Floating Wetland Project To Improve Water Quality At Inner Harbor
BALTIMORE (WJZ)-- Baltimore's Inner Harbor is ringed with concrete, and that's help make for poor water quality.
Alex DeMetrick reports now developers want to try something different, scaling up a small experiment into a floating green zone.
Two years ago, a modest experiment went into the Inner Harbor--little islands of floating vegetation, the kind found in wetlands.
"It's a demonstration. We want to see how they work, what effect they have," said Laurie Schwartz, Waterfront Partnership.
"Unfortunately, it's too small a project to really evaluate the benefits of it," said Dr. Steven Berlin, Baltimore Marine Center.
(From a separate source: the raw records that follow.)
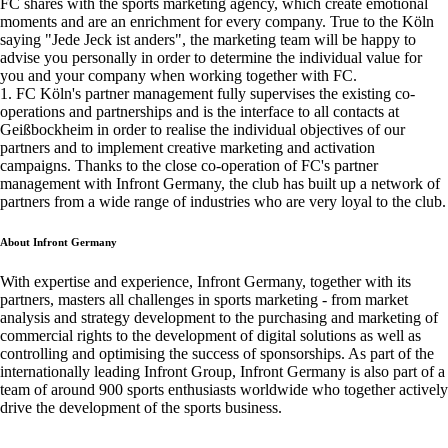
FC shares with the sports marketing agency, which create emotional
moments and are an enrichment for every company. True to the Köln
saying "Jede Jeck ist anders", the marketing team will be happy to
advise you personally in order to determine the individual value for
you and your company when working together with FC.
1. FC Köln's partner management fully supervises the existing co-
operations and partnerships and is the interface to all contacts at
Geißbockheim in order to realise the individual objectives of our
partners and to implement creative marketing and activation
campaigns. Thanks to the close co-operation of FC's partner
management with Infront Germany, the club has built up a network of
partners from a wide range of industries who are very loyal to the club.
About Infront Germany
With expertise and experience, Infront Germany, together with its
partners, masters all challenges in sports marketing - from market
analysis and strategy development to the purchasing and marketing of
commercial rights to the development of digital solutions as well as
controlling and optimising the success of sponsorships. As part of the
internationally leading Infront Group, Infront Germany is also part of a
team of around 900 sports enthusiasts worldwide who together actively
drive the development of the sports business.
So the Baltimore Marine Center is thinking big, proposing to take an acre and a half of water zoned for 80 additional boat slips, and turning it into a much larger floating wetland to help clean the water.
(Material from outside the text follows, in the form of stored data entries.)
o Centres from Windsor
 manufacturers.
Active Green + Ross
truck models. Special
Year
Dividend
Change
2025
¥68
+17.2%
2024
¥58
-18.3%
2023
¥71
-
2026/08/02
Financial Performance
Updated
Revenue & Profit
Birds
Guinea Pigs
"It is estimated that somewhere between 70,000 and 80,000 pounds of debris or pollutants in the water will be eaten by the plant life that we would put in here," Berlin said.
It's no secret the harbor needs all the help it can get. Every time it rains, what's on the land washes into the water.
Trash is the most obvious pollutant, but nutrients like nitrogen feed algae blooms.
This past summer those blooms killed fish in the harbor, and even turned it a tropical turquoise color.
"It all ties back to the fact that there's basically a dead zone in the harbor. There's no oxygen in the water for the fish and the other animals," said Tina Meyers, Blue Water Baltimore.
While the proposed floating wetland is designed to breathe new life into the water, proponents also see other benefits.
"Not only improve the water, establish a significant tourist attraction," Berlin said. "And even more than that, develop an educational area" by bringing a bit of the wild back to Baltimore.
The floating wetland project still needs a variety of permits and $6 million to build.